Published May 1, 2002

Veteran Australian singer and songwriter Paul Kelly has a musical range from rage and dry wit to regret and tenderness.

PLENTY OF music artists have a vibrant faith walk, and they express that walk in their art. By definition, they are ideal subjects for this column.

Less obvious subjects are artists like the veteran Australian singer and songwriter Paul Kelly. A faith walk is not a prime focus of most of his songs on his latest disc, the just-released Nothing But A Dream. His melancholy tales, usually on matters of the heart, range from rage and dry wit to regret and occasional tenderness.

However, the Christian observer will be struck by the fact that the lion’s share of the songs has Christian references. Usually, they do not even approach proselytizing. Rather, they are simply a matter-of fact awareness that faith, spirituality, and the church are part of the everyday lives of everyday people.

[pullquote]”All the kings and queens in the bible, they could not turn back time. So what chance have I of a miracle in this life of mine,” Kelly sadly sings to begin the album’s opening track If I Could Start Today Again. Aware of his frailties, he admits “I know I’m not the milk and honey kind” and he concludes “I know my prayer’s in vain.” Regardless, this song, its starkly gentle acoustic backdrop recalling Kelly’s earliest work, displays a deep awareness that God is part of the equation.

That reference point is equally clear in songs such as I Wasted Time, a poignant folk rocker of an aging man who savoured life and now goes to funerals for old friends with the attitude “It’s down to this; it’s either me or them.” Fused with the sense of regret – “I wasted time, now time is wasting me” – his bottom line is “Now it’s closing time. Won’t you pray for me?”

Would You Be My Friend is a soulful, melancholy anthem of love. Whether the subject is human or divine is unclear, but the former is plausible, even before the trademark acerbic wit of the late line “If I’d passed the point of no return like a poor, puking child in church, would you be my friend?”

Even a straight love song like the swirling popper I Close My Eyes And Think Of You sees Kelly’s character employing a spiritual theme in his declaration, “I know there’s a raging river. I’ve heard about the golden shore. But I would pass by all that beauty just to be with you once more.” He makes a similar reference to the afterlife in the melodic folk rocker The Pretty Place, but, in this song, Kelly is aware that this earthly life is near an end, and he declares, “In my mind I see the light. I’ve never been so ready. Now I’m going to the pretty place.”

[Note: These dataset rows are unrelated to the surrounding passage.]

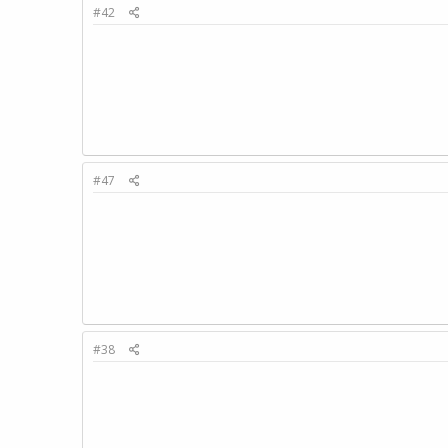
#42
#47
#38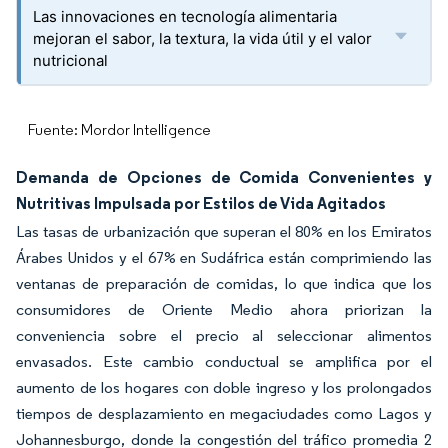
Las innovaciones en tecnología alimentaria
mejoran el sabor, la textura, la vida útil y el valor
nutricional
Fuente: Mordor Intelligence
Demanda de Opciones de Comida Convenientes y
Nutritivas Impulsada por Estilos de Vida Agitados
Las tasas de urbanización que superan el 80% en los Emiratos
Árabes Unidos y el 67% en Sudáfrica están comprimiendo las
ventanas de preparación de comidas, lo que indica que los
consumidores de Oriente Medio ahora priorizan la
conveniencia sobre el precio al seleccionar alimentos
envasados. Este cambio conductual se amplifica por el
aumento de los hogares con doble ingreso y los prolongados
tiempos de desplazamiento en megaciudades como Lagos y
Johannesburgo, donde la congestión del tráfico promedia 2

Much of this album follows the folk rock terrain that Kelly has traversed for most of his long career. He is a legend in his native Australia for such music, though he is little known in North America apart from the 1986 double album Gossip, which came out as a single LP on this side of the world.

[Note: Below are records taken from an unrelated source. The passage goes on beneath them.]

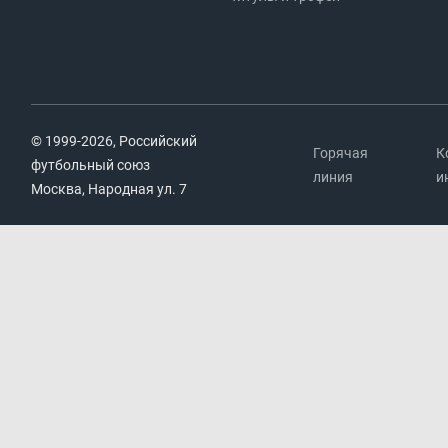
© 1999-2026, Российский
Горячая
К
футбольный союз
линия
и
Москва, Народная ул. 7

Nothing But A Dream, however, sees the 47-year-old Kelly move into some alternative styles. These songs, too, bear lots of spiritual references.

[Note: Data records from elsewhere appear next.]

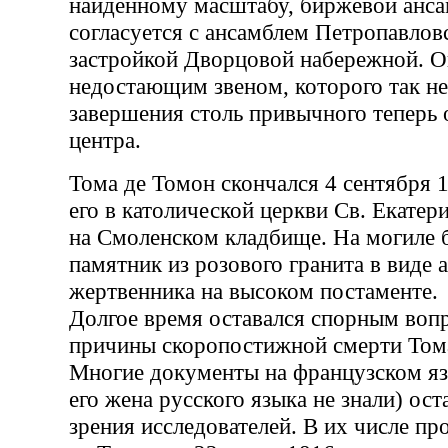
найденному масштабу, биржевой анса
согласуется с ансамблем Петропавлов
застройкой Дворцовой набережной. О
недостающим звеном, которого так не
завершения столь привычного теперь 
центра.
Тома де Томон скончался 4 сентября 1
его в католической церкви Св. Екате
на Смоленском кладбище. На могиле 
памятник из розового гранита в виде 
жертвенника на высоком постаменте.
Долгое время оставался спорным воп
причины скоропостижной смерти Тома
Многие документы на французском яз
его жена русского языка не знали) ост
зрения исследователей. В их числе п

Just About To Break sees an industrial edge added to the folk bedrock. This aggressiveness, coupled with the minor chord-based melody, fits the torment and desperation of a character in a personal apocalypse. “I’m just about to break,” he continually declares, but reading the lyrics as a parallel to the life of Jesus Christ is no stretch. After using the multiplication of fish and bread as a metaphor, he ends the song by singing, “I’m heaven-sent to spill my stuff. My heart, my heart is full of love. I’m just about to break.”

The album’s most obvious fusing of faith and life, though, is Love Is The Law. Another fusion of industrial noise with folk roots, this anthemic and dense rocker is a direct exposition of 1 Corinthians 13. It would do U2 proud with its chiming guitar, meaty beat, and strident message.

There is much of interest to the fan of articulate contemporary music with a spiritual frame of reference in the work of Paul Kelly. Even without mentioning the exquisite Midnight Rain which typifies the best of his discography through the years and is the best bet for adult contemporary single hit status, Nothing But A Dream is a rich mine of treasure.

Wilfred Langmaid is Anglican chaplain at the University of New Brunswick and music critic for the Fredericton Gleaner.